The original owners manual specifies a 754-133 belt which is supposed to be 31.5" and a 3vx type.

I purchased a cog type belt from Amazon and though it fits around the pullies, the tensioner lever which is used to engage and disengage the blades don't seem to be working, as if the belt is the wrong size.

This blower was purchased new by my dad i think when I was about 4 or 5 so that puts this model made somewhere about 1969-1970. It's orange and single stage. I have never had a single issue with it. The only repairs that have been performed are new skids, a new recoil pull, and 2 new bearings for the main shafts that spin the blades. Outside of yearly oil changes and maybe 1 carb rebuild it has always worked great for the heavier snows in northeast ohio. For anything less than 5-6 inches, i use another older Toro 2 stroke powerlite which is getting up there as well, maybe early 90's. Great little blower for fluffy snows.

Does anyone know what a good source for a replacement belt. Besides the D+D brand one on Amazon I have not been able to find anything. The manual is attached.
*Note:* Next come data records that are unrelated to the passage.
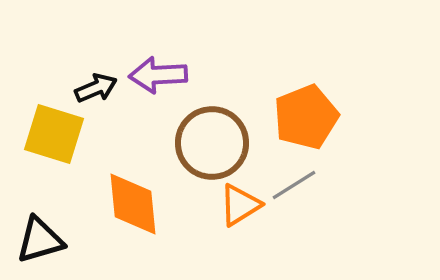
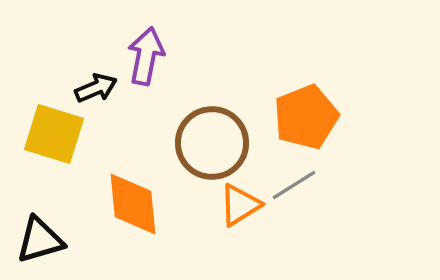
purple arrow: moved 12 px left, 19 px up; rotated 104 degrees clockwise
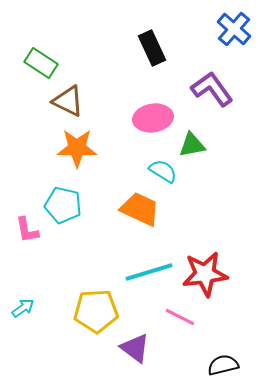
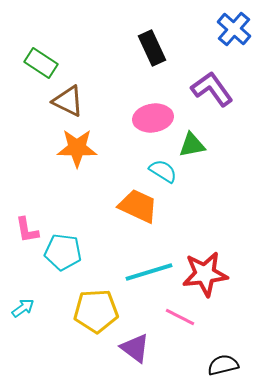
cyan pentagon: moved 47 px down; rotated 6 degrees counterclockwise
orange trapezoid: moved 2 px left, 3 px up
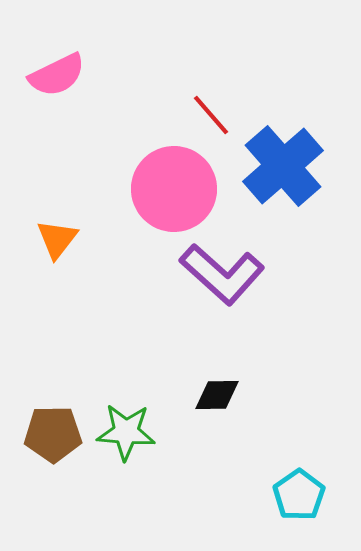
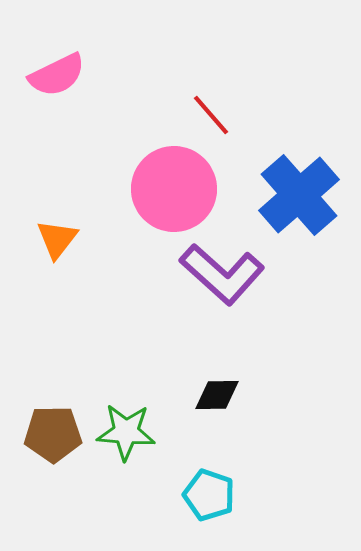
blue cross: moved 16 px right, 29 px down
cyan pentagon: moved 90 px left; rotated 18 degrees counterclockwise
It covers a few different models. below is the link to the belt i purchased on amazon. Maybe i should use a classic V instead of the cogged? The lever will not lift high enough to disengage the blades.

Amazon.com: D&D PowerDrive 754-133 MTD or CUB Cadet Replacement Belt, 1 Band, Rubber : Automotive

thank you for your help.


----------



## Yanmar Ronin (Jan 31, 2015)

Welcome to SBF, glad to have you here.

I'd check the local auto parts store... 99% chance they'll have something that'll work just fine.


----------



## JLawrence08648 (Jan 15, 2017)

Oneacer on here has been recommending Off Road Belts. I agree with him, quality belts at an incredible price.


----------



## all3939 (Dec 21, 2014)

Vbeltssupply.com
Or
Vbeltguys.com


----------



## Oneacer (Jan 3, 2011)

I only use ... offroadbelts.com .... ORB ... They are the best price; I order spares as well whenever I place an order. they always have the size I need.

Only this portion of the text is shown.